As she careered backwards, she stumbled over the legs of one of the kids and her head slammed into the wall with a dizzying thud and then she was on her back on the floor.

‘Bitch!’ he howled, swinging the gun round in a jerky arc as he pawed at his eyes. A shot rang out, the bullet ricocheting off the floor and into the ceiling. He fired again and again, trying to pinpoint Tina without the aid of vision, one bullet passing so close to her head she could see the dust spray from the wall out of the corner of her eye.

And then he was blinking and staggering away from the wall, his gun hand jerking crazily as he searched for a target. The kids were wriggling about wildly, trying to get out of the line of fire, the girl crying openly, and suddenly the weapon was pointing at a spot right between Oliver’s shoulder blades.

Tina’s head was spinning and she felt like throwing up but she knew she had to act, because it looked like the guy was going to pull the trigger, even though it was clear he couldn’t see who he was aiming at.

She still had hold of the lead piping, and using her free hand to propel herself off the floor, she leaped to her feet.

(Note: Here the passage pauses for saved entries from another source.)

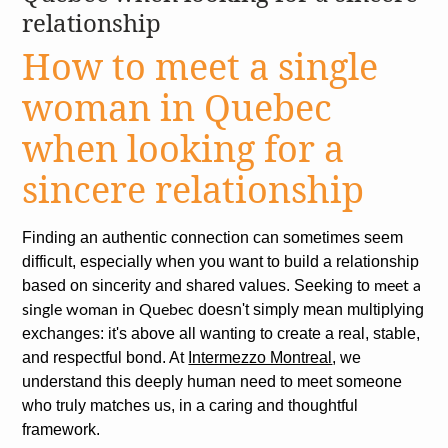
relationship
How to meet a single
woman in Quebec
when looking for a
sincere relationship
Finding an authentic connection can sometimes seem
difficult, especially when you want to build a relationship
based on sincerity and shared values. Seeking to
meet a
doesn't simply mean multiplying
single woman in Quebec
exchanges: it's above all wanting to create a real, stable,
and respectful bond. At
Intermezzo Montreal
, we
understand this deeply human need to meet someone
who truly matches us, in a caring and thoughtful
framework.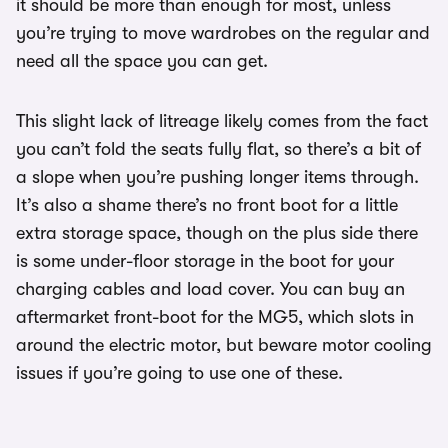
it should be more than enough for most, unless
you’re trying to move wardrobes on the regular and
need all the space you can get.
This slight lack of litreage likely comes from the fact
you can’t fold the seats fully flat, so there’s a bit of
a slope when you’re pushing longer items through.
It’s also a shame there’s no front boot for a little
extra storage space, though on the plus side there
is some under-floor storage in the boot for your
charging cables and load cover. You can buy an
aftermarket front-boot for the MG5, which slots in
around the electric motor, but beware motor cooling
issues if you’re going to use one of these.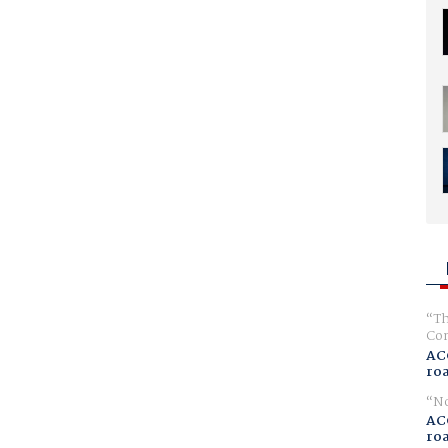
Th
Com
AC
ro
No
AC
ro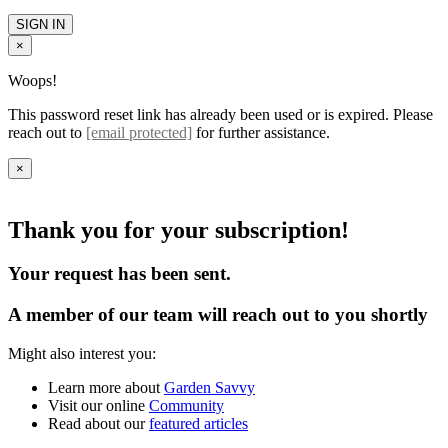
SIGN IN
×
Woops!
This password reset link has already been used or is expired. Please
reach out to
[email protected]
for further assistance.
×
Thank you for your subscription!
Your request has been sent.
A member of our team will reach out to you shortly
Might also interest you:
Learn more about
Garden Savvy
Visit our online
Community
Read about our
featured articles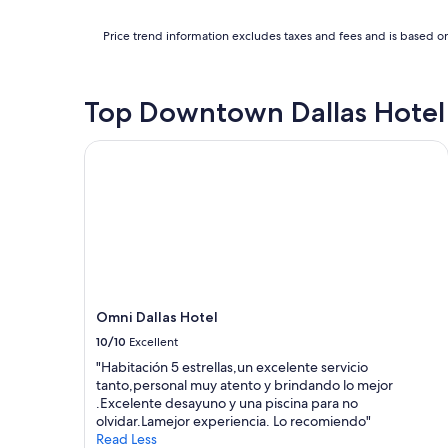
Price trend information excludes taxes and fees and is based on
Top Downtown Dallas Hotel
Omni Dallas Hotel
Omni Dallas Hotel
10/10
Excellent
"Habitación 5 estrellas,un excelente servicio
tanto,personal muy atento y brindando lo mejor
.Excelente desayuno y una piscina para no
olvidar.Lamejor experiencia. Lo recomiendo"
Read Less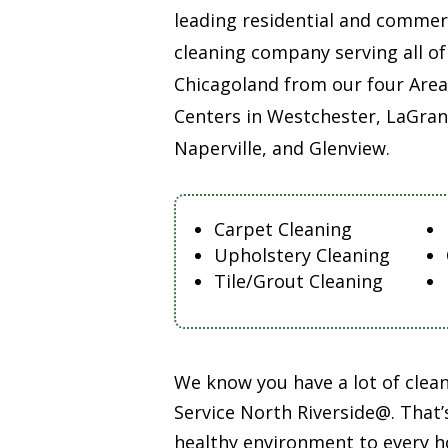
leading residential and commer
cleaning company serving all of
Chicagoland from our four Area
Centers in Westchester, LaGran
Naperville, and Glenview.
Carpet Cleaning
Upholstery Cleaning
Tile/Grout Cleaning
We know you have a lot of cle
Service North Riverside@. That’
healthy environment to every h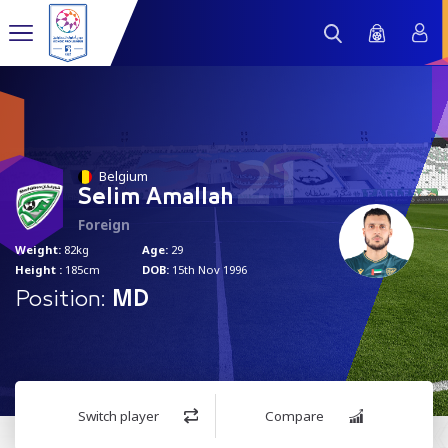
21
Belgium
Selim Amallah
Foreign
Weight:
82kg
Age:
29
Height :
185cm
DOB:
15th Nov 1996
Position:
MD
Switch player
Compare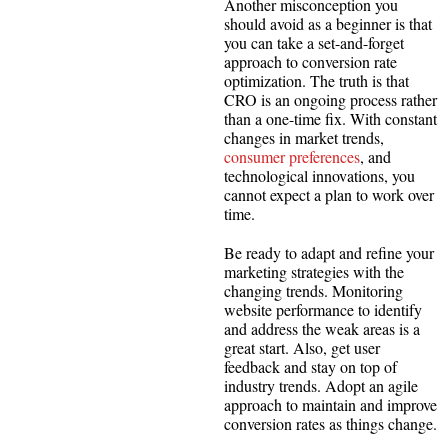
Another misconception you
should avoid as a beginner is that
you can take a set-and-forget
approach to conversion rate
optimization. The truth is that
CRO is an ongoing process rather
than a one-time fix. With constant
changes in market trends,
consumer preferences
, and
technological innovations, you
cannot expect a plan to work over
time.
Be ready to adapt and refine your
marketing strategies with the
changing trends. Monitoring
website performance to identify
and address the weak areas is a
great start. Also, get user
feedback and stay on top of
industry trends. Adopt an agile
approach to maintain and improve
conversion rates as things change.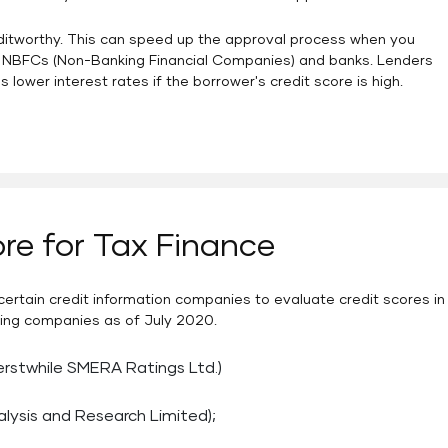
editworthy. This can speed up the approval process when you
like NBFCs (Non-Banking Financial Companies) and banks. Lenders
s lower interest rates if the borrower's credit score is high.
re for Tax Finance
ertain credit information companies to evaluate credit scores in
rating companies as of July 2020.
erstwhile SMERA Ratings Ltd.)
alysis and Research Limited);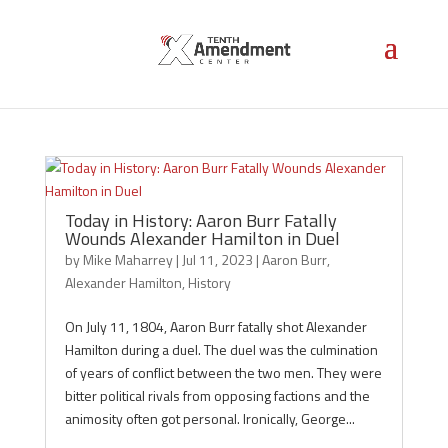
Aaron Burr
Today in History: Aaron Burr Fatally
Wounds Alexander Hamilton in Duel
by
Mike Maharrey
|
Jul 11, 2023
|
Aaron Burr
,
Alexander Hamilton
,
History
On July 11, 1804, Aaron Burr fatally shot Alexander
Hamilton during a duel. The duel was the culmination
of years of conflict between the two men. They were
bitter political rivals from opposing factions and the
animosity often got personal. Ironically, George...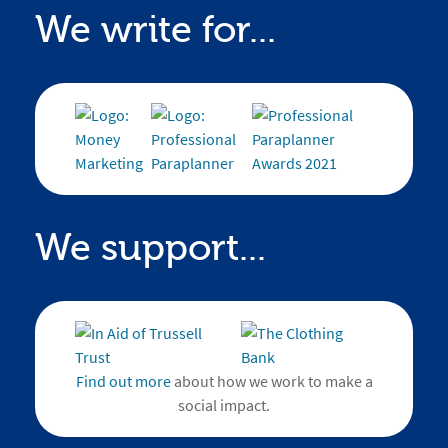
We write for...
We support...
Find out more
about how we work to make a
social impact.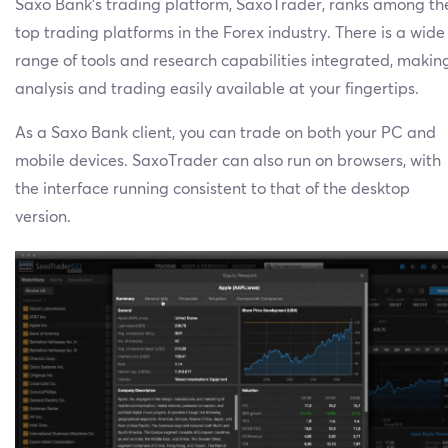
Saxo Bank’s trading platform, SaxoTrader, ranks among th
top trading platforms in the Forex industry. There is a wide
range of tools and research capabilities integrated, makin
analysis and trading easily available at your fingertips.
As a Saxo Bank client, you can trade on both your PC and
mobile devices. SaxoTrader can also run on browsers, with
the interface running consistent to that of the desktop
version.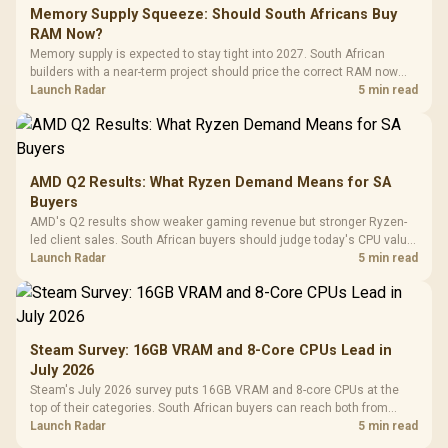
Memory Supply Squeeze: Should South Africans Buy
RAM Now?
Memory supply is expected to stay tight into 2027. South African
builders with a near-term project should price the correct RAM now
instead of waiting for an assumed drop.
Launch Radar
5 min read
AMD Q2 Results: What Ryzen Demand Means for SA
Buyers
AMD's Q2 results show weaker gaming revenue but stronger Ryzen-
led client sales. South African buyers should judge today's CPU value
by platform cost, not the headline alone.
Launch Radar
5 min read
Steam Survey: 16GB VRAM and 8-Core CPUs Lead in
July 2026
Steam's July 2026 survey puts 16GB VRAM and 8-core CPUs at the
top of their categories. South African buyers can reach both from
about R12,998 before the rest of the build.
Launch Radar
5 min read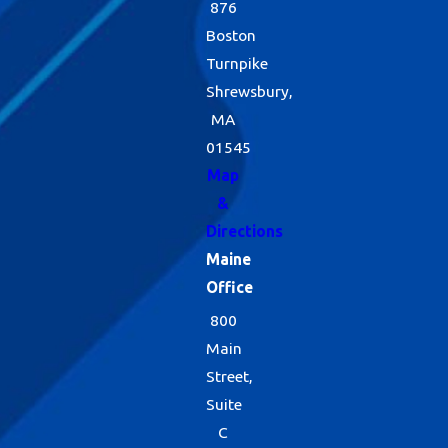
876
Boston
Turnpike
Shrewsbury,
MA
01545
Map
&
Directions
Maine
Office
800
Main
Street,
Suite
C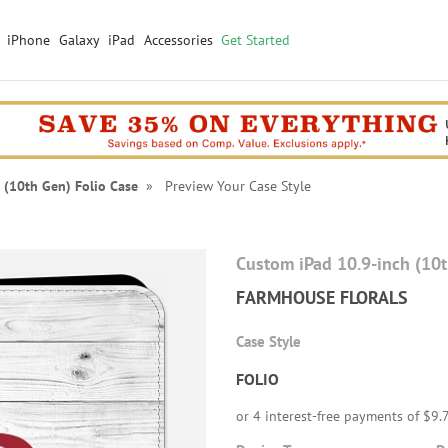
iPhone
Galaxy
iPad
Accessories
Get Started
 (10th Gen) Folio Case
» Preview Your Case Style
Custom iPad 10.9-inch (10
FARMHOUSE FLORALS
Case Style
FOLIO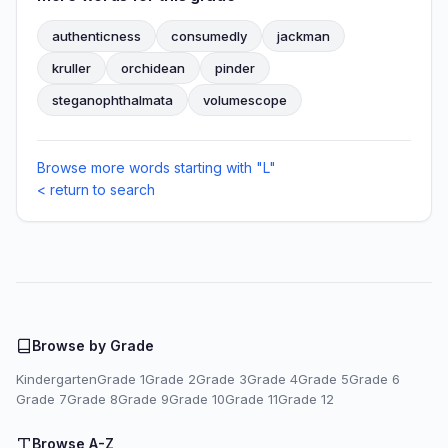
authenticness
consumedly
jackman
kruller
orchidean
pinder
steganophthalmata
volumescope
Browse more words starting with "L"
< return to search
Browse by Grade
Kindergarten
Grade 1
Grade 2
Grade 3
Grade 4
Grade 5
Grade 6
Grade 7
Grade 8
Grade 9
Grade 10
Grade 11
Grade 12
Browse A-Z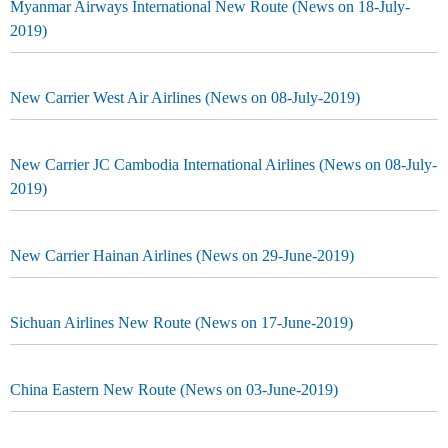
Myanmar Airways International New Route (News on 18-July-
2019)
New Carrier West Air Airlines (News on 08-July-2019)
New Carrier JC Cambodia International Airlines (News on 08-July-
2019)
New Carrier Hainan Airlines (News on 29-June-2019)
Sichuan Airlines New Route (News on 17-June-2019)
China Eastern New Route (News on 03-June-2019)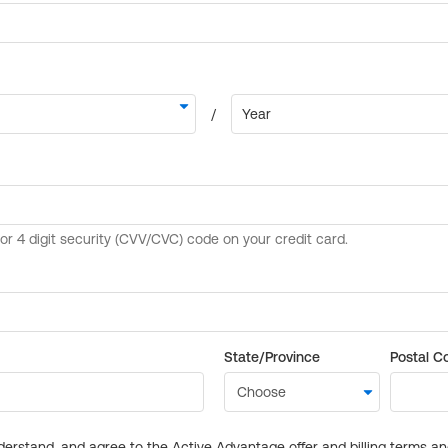
State/Province
Postal C
derstand, and agree to the Active Advantage offer and billing terms a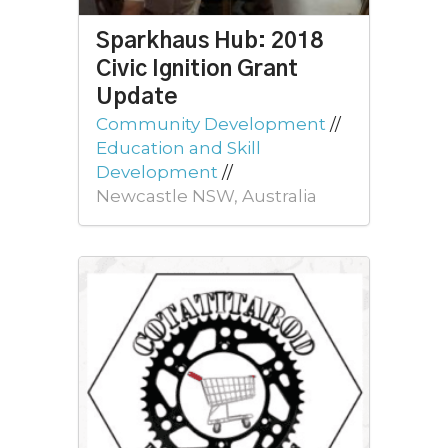
Sparkhaus Hub: 2018
Civic Ignition Grant
Update
Community Development
//
Education and Skill
Development
//
Newcastle NSW, Australia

Catching the movement, he swung round to face her, still blinking wildly but managing to take aim. His finger tightened on the trigger at just the moment she threw the lead piping.

It struck him full in the face and his nose erupted, sending blood squirting all over his mouth. Crying out, he lost his footing, his shot going high and wide, and, as he tried to right himself, Tina charged, taking full advantage of his lack of defence to drive a knee into his groin, and her head into his ruined nose.

This time he screamed. Not just in pain, but also in fear, and she sensed him weakening under the ferocity of her assault. Blood was pouring from his nose and he looked dazed, and still unable to see properly.

But he still had a gun, and as he brought it up to aim it at her she grabbed desperately for the barrel, managed to get a grip on the suppressor, ignoring the stinging heat pulsing out of it, and yanked with all the strength she had.